Never leave the house without these two things (as well as a tampon — they are few and far between in the White House):

“I always had those little pads that can get deodorant off your clothes, and Silver Linings, which are these gel inserts that cool off my hot feet. My feet always got really hot, so I’d take my shoes off most of the time. Once, I was sitting in my office and I walked over to Dan Pfeiffer to ask him a question, and the president walked by with a foreign official. He didn’t even say anything, he just shook his head at me.”

You don’t always have to be in the room.

“Whenever anyone asks me about the day Osama bin Laden was killed, I’m completely honest about where I was: I was on my couch, eating Chinese food. I saw a breaking-news alert from CNN that Barack Obama was going to be giving a statement from the East Room. I emailed some people. ‘What’s going on? What are we doing?’ and everyone was like, I don’t know. We literally found out from breaking news on CNN. The people who were in that room needed to be in that room. Obama didn’t treat things like inner circles of importance: That was a national-security operation, so that’s who was there.

That’s why it’s crazy to see Donald Trump bring all these people to travel with him. Who is watching the Oval Office? They also use all the rooms in the White House arbitrarily. When Obama gave a statement in the East Room, you knew it was a big deal. America knew it was a big deal. If it was a Rose Garden statement, it was a big deal. With Trump, it’s interesting because they believe all protocol is bad, so you can’t ever tell what’s going happen.”

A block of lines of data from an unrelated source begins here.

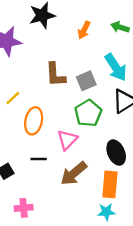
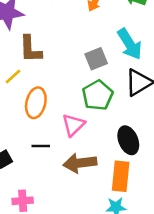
brown L-shape: (55, 75) -> (30, 49), moved
brown arrow: (74, 173) -> (80, 163), turned 32

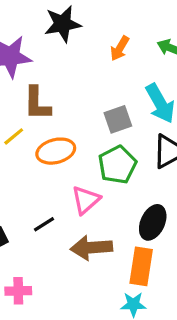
orange ellipse: (36, 103) -> (56, 151), moved, turned 60
black ellipse: (128, 140) -> (153, 222), turned 44
black line: (41, 146) -> (44, 224), turned -36

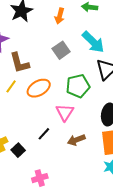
gray square: (118, 119) -> (61, 50), moved
green pentagon: (117, 165) -> (78, 86), turned 30
brown arrow: (91, 248) -> (76, 140), size x0.7

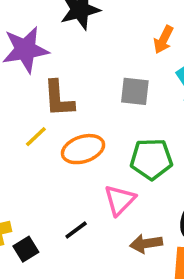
orange arrow: (60, 16) -> (163, 40), moved
gray square: (61, 50) -> (135, 91), turned 30
brown arrow: (76, 140) -> (146, 243), moved

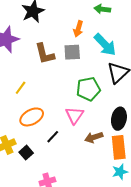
orange arrow: (163, 40) -> (78, 29), moved
brown L-shape: (59, 99) -> (45, 54), moved
orange ellipse: (83, 149) -> (32, 117), moved

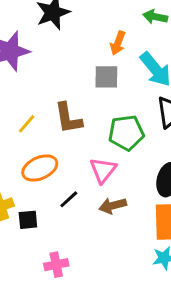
brown L-shape: (45, 54) -> (68, 118), moved
brown arrow: (94, 137) -> (113, 206), moved
black square: (26, 153) -> (28, 220), turned 32

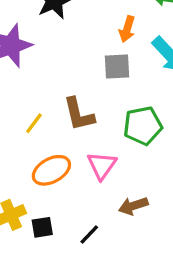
pink triangle: (103, 170) -> (102, 165), moved
black line: (69, 199) -> (89, 234), moved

Bringing more people in to solve a problem does not guarantee a fix.

“When I worked for the Kerry campaign, I think that the biggest thing that I learned was the more people that you throw at a problem doesn’t mean you have a higher likelihood of solving it. Chances are that there is something else that you should be looking at. Being egalitarian was David Plouffe’s thing. Hierarchies can happen on campaigns, but with Plouffe and Obama, they were like, no, actually, you need to work together to produce the best product with the amount of people that we have. More people doesn’t mean more success.”

There will be some extremely difficult days.

“I didn’t put it in the book, but hands down, the day of the Newtown shooting was the hardest day of my job. The one thing that I felt passionate about in writing the book is that I only wanted to tell the stories that I really considered mine. On days like that, with a 24-hour news cycle, you wish everyone would take a beat. The first report that we got was that there might have been a mall shooting in Connecticut. The story evolved to what had really happened in 45 minutes to an hour. That’s the time when you realize how important your job is.

That’s why I wish that Donald could demonstrate more compassion. Something like this will happen on his watch, something that requires him to be the consoler-in-chief. People need to believe that that depth and sincerity is there. On Saturday morning after the shooting, I told Barack, ‘I really think you need to go to the memorial service on Sunday.’ That’s a brutal thing for any person to have to do, let alone someone with all eyes on him. From the time we found out what happened, we were synced up to the FBI and DOS and the governor and mayor’s offices. I immediately went and worked for the governor’s office in Connecticut. ‘What can we do, what do you need from us?’ That was one thing that Obama always really cared about: How can we help the local officials on the ground?”

The transition out of politics can be a difficult one.

“It wasn’t really politics that was hard to transition out of, it was knowing that I had to prove myself all over again when I started in a new industry. I worked with Jon Favreau for 12 years. I never had to be the new person. I was good. When I got to Vice, though, I was new. And you know what? Millennials are tough. Millennials don’t care that you worked at the White House, that you had a long career in politics. The only time anyone cared was when I told them I had worked for Bernie Sanders at one point in my career. Then all of a sudden, I had a halo over my head.”